Everybody comes up with creative names for their Beowulf clusters. At Catapult Systems, our computers are named for “things in the sea.” My computer, for example, is Blowfish. We have Humpback, Stingray, Mantaray, Grouper, etc. I was going to call my cluster “School” (i.e. a group of fish), but that name was met with some resistance. For the moment, I’m calling it “The Fishery.” The individual computer names were easy enough. I was going to call them fish1, fish2, etc., but then the president suggested onefish, twofish, redfish, bluefish. I’ll have to make a trip to the kids section at the local bookstore for the Dr. Seuss classic so I can get more names.

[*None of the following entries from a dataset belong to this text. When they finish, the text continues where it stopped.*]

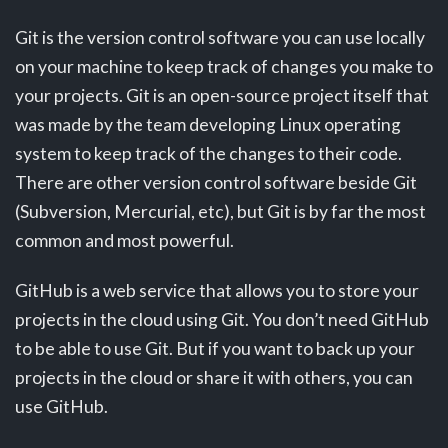
Git is the version control software you can use locally
on your machine to keep track of changes you make to
your projects. Git is an open-source project itself that
was made by the team developing Linux operating
system to keep track of the changes to their code.
There are other version control software beside Git
(Subversion, Mercurial, etc), but Git is by far the most
common and most powerful.
GitHub is a web service that allows you to store your
projects in the cloud using Git. You don’t need GitHub
to be able to use Git. But if you want to back up your
projects in the cloud or share it with others, you can
use GitHub.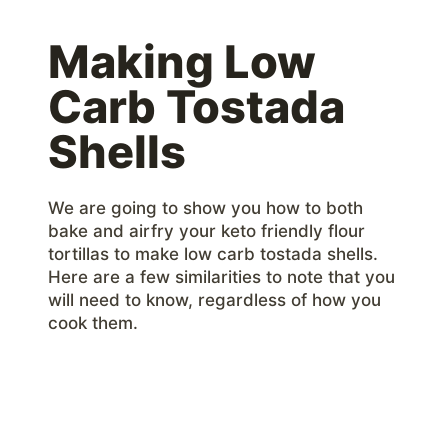
Making Low
Carb Tostada
Shells
We are going to show you how to both
bake and airfry your keto friendly flour
tortillas to make low carb tostada shells.
Here are a few similarities to note that you
will need to know, regardless of how you
cook them.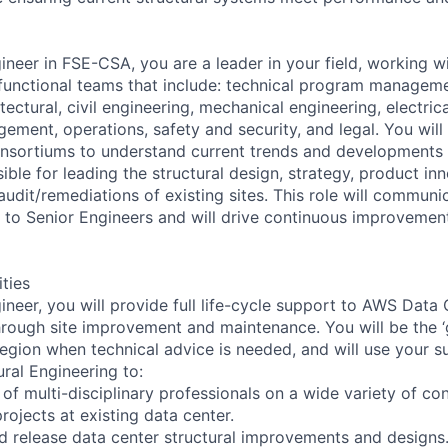
ineer in FSE-CSA, you are a leader in your field, working w
functional teams that include: technical program managem
ctural, civil engineering, mechanical engineering, electrica
ment, operations, safety and security, and legal. You will 
nsortiums to understand current trends and developments w
ible for leading the structural design, strategy, product in
udit/remediations of existing sites. This role will communic
to Senior Engineers and will drive continuous improvemen
ities
ineer, you will provide full life-cycle support to AWS Data
hrough site improvement and maintenance. You will be the ‘
region when technical advice is needed, and will use your s
ural Engineering to:
of multi-disciplinary professionals on a wide variety of co
projects at existing data center.
nd release data center structural improvements and designs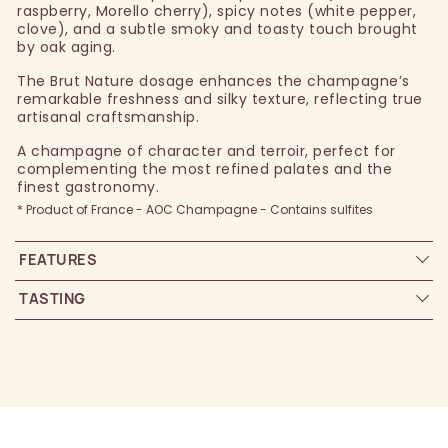
raspberry, Morello cherry), spicy notes (white pepper,
clove), and a subtle smoky and toasty touch brought
by oak aging.
The Brut Nature dosage enhances the champagne’s
remarkable freshness and silky texture, reflecting true
artisanal craftsmanship.
A champagne of character and terroir, perfect for
complementing the most refined palates and the
finest gastronomy.
* Product of France - AOC Champagne - Contains sulfites
FEATURES
TASTING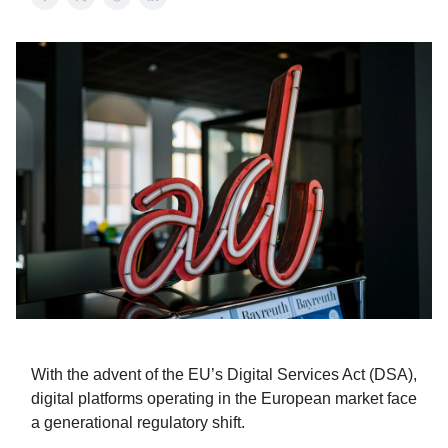
With the advent of the EU’s Digital Services Act (DSA),
digital platforms operating in the European market face
a generational regulatory shift.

Right now, I only have two machines on the cluster. onefish is a 333 MHz Pentium 2 with 128 MB of RAM. twofish is a 200 MHz Pentium with 64 MB of RAM. Both are running SuSE Linux 7.0 with pretty much identical configurations (SuSE minimum system to which I’ve added a few networking services and some development tools). Below are the results from some benchmark tests I ran last night. All times are to render the skyvase.pov using this command line:
./pvmpov +iskyvase.pov +h480 +w640 +FT +v1 -x -d +a0.300 -q9 -mv2.0 -b1000 -nw32 -nh32 -nt4 -L/home/research/pvmpov3_1g_2/povray31/include
Computer Time onefish 1:53 twofish 4:52 cluster (onefish host) 1:24 cluster (twofish host) 1:24
So the addition of twofish to the cluster drops the time from 1:53 to 1:24, a difference of 29 seconds, or about 25 percent. Not bad. It’ll be interesting to see what happens as I add the four 166 machines.